Доклад, однако, кончился скоро. Правительница слушала рассеянно объяснения своего министра: она в это время шила сыну платье, и иголка быстро двигалась в её руке, и несколько раз Анна Леопольдовна, не обращая внимания на сановного докладчика, раскладывала перед ним свою работу на его бумаги и расправляла её на них, чтобы посмотреть, верно ли она ведёт к прошивке строчку. Такое невнимание сильно смущало Остермана. Но так как правительница подписала все доклады безоговорочно, не сделав никаких возражений и замечаний, то Остерман успокоился, убедившись, что кредит его не поколебался нисколько.
– Кажется, что дела наши с иностранными кабинетами устроились как нельзя лучше, – сказала с довольным видом правительница по окончании доклада.
– В сём случае особую пользительность для российского отечества оказывает наш альянс с венским кабинетом, заключённый по великодушной мысли вашего императорского высочества, – льстиво подхватил Остерман.
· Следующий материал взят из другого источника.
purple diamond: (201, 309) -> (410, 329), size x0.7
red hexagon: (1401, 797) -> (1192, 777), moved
– А не правда ли, – с живостью спросила правительница, – что мы этим альянсом обязаны графу Линару?
– Сие безусловно утверждать не могу. Наперёд этого совершение оного альянса произошло по премудрости вашего императорского высочества; граф Линар точно что оказал в сём случае превеликий сикурс, да и вообще надлежит признать, что его сиятельство – персона крайне полезная для поддержания российских интересов и различных наших авантажей при иностранных дворах. Сожалеть можно только о том, что мы во всякую пору можем лишиться его содействия, – проговорил с опечаленным видом Остерман.
– Это каким образом? – встрепенувшись, спросила правительница.
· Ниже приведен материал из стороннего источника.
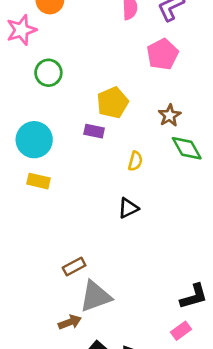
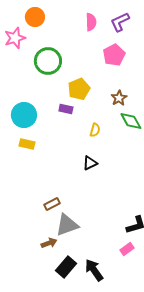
green circle: (48, 73) -> (48, 61), moved, size x1.4

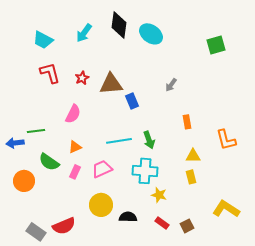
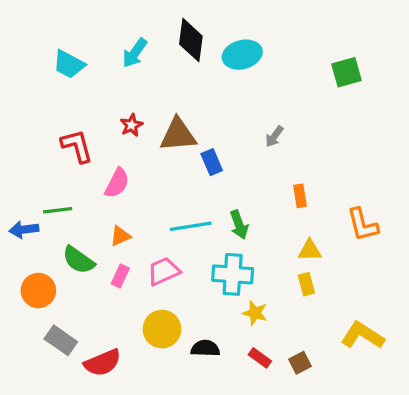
cyan ellipse: (151, 34) -> (242, 55), turned -50
red L-shape: (50, 73) -> (77, 146), moved
gray rectangle: (36, 232) -> (61, 340), moved

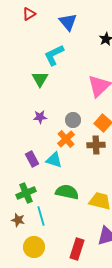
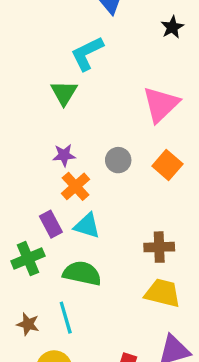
orange cross: (66, 139) -> (76, 186), moved
brown cross: (96, 145) -> (159, 247), moved
green semicircle: (67, 192) -> (82, 273), moved
green cross: (26, 193) -> (28, 259), moved

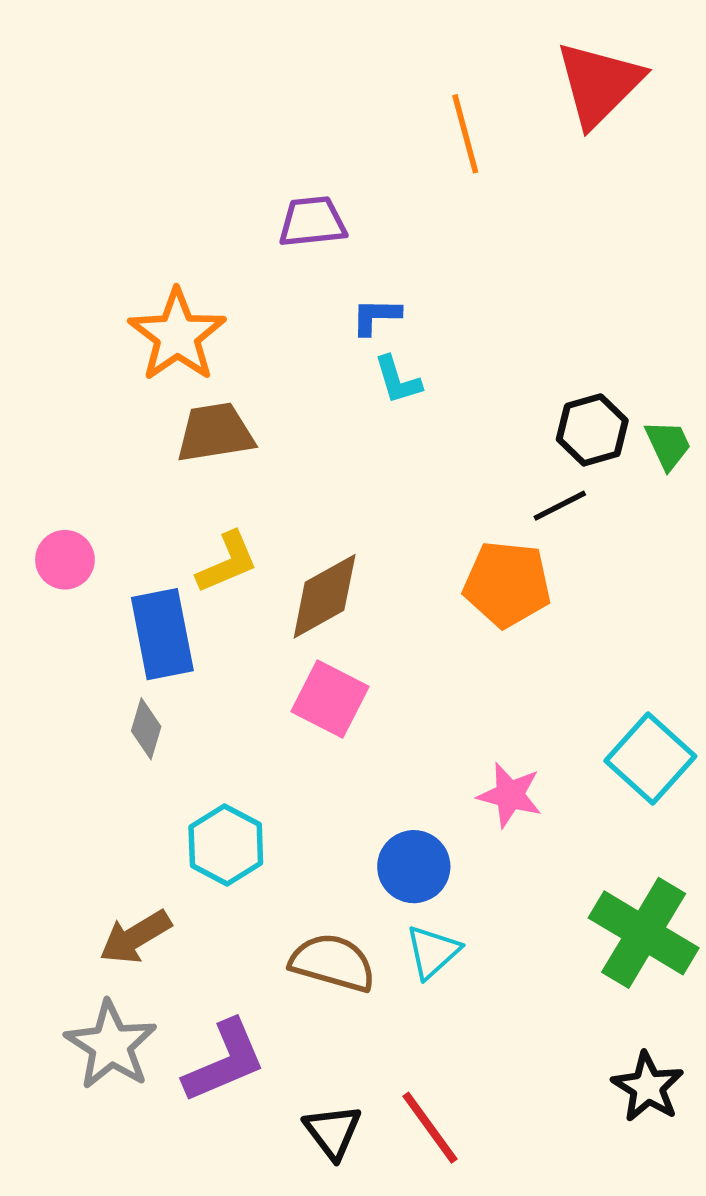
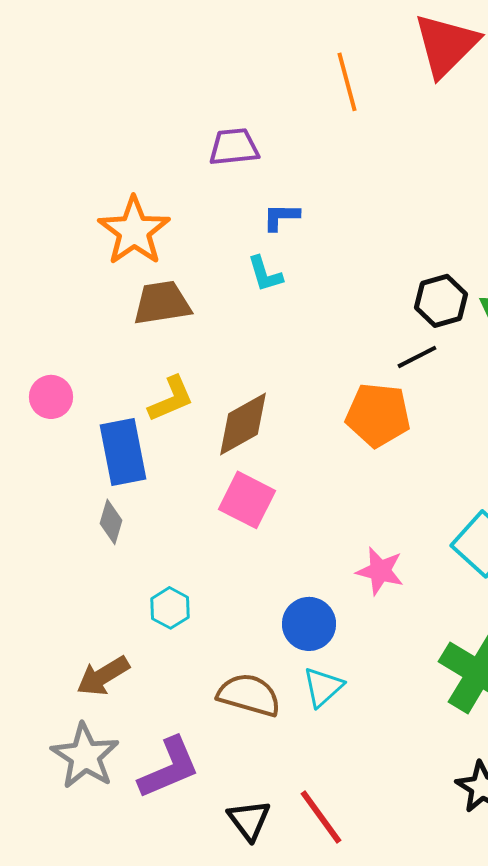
cyan L-shape: (398, 380) -> (265, 274), moved
cyan hexagon: (226, 845) -> (170, 608), size x0.7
– Граф Линар не состоит в российской службе, и посему польско-саксонский кабинет во всякую пору может отозвать его из Петербурга, да и он, как персона здесь всем чуждая и ничем не привязанная, может сам пожелать удалиться отсюда.
– Мне было бы крайне жаль, если бы это случилось, – со смущением заговорила правительница, – я только что начала привыкать к нему, полюбила толковать с ним о делах, конечно, для того только, чтобы всё мной от него слышанное передать потом на твоё рассмотрение, так как ты, Андрей Иваныч, очень хорошо знаешь, что я, не посоветовавшись с тобой, никогда ничего не делаю.
При этих милостивых словах Остерман умилился, и слёзы признательности, конечно, притворные, выступили на его глазах. Правительница заметила это и взглядом, полным ласки, посмотрела на него.
– Вообрази, Андрей Иваныч, – начала она, – мне никогда не приходило в голову, что граф Линар может уехать от нас. Мне казалось, что он останется у нас вечно… – и дрожавший голос, с которым сказаны были последние слова, выдавал грустную мысль, мелькнувшую теперь в голове молодой женщины. – Ты сам говоришь, что он нам так полезен по государственным делам, да и по правде скажу тебе, как моему старому другу, что мне без него будет очень скучно… Ты человек находчивый и умный, посоветуй же, как бы устроить, чтобы Линар никогда не уехал от нас…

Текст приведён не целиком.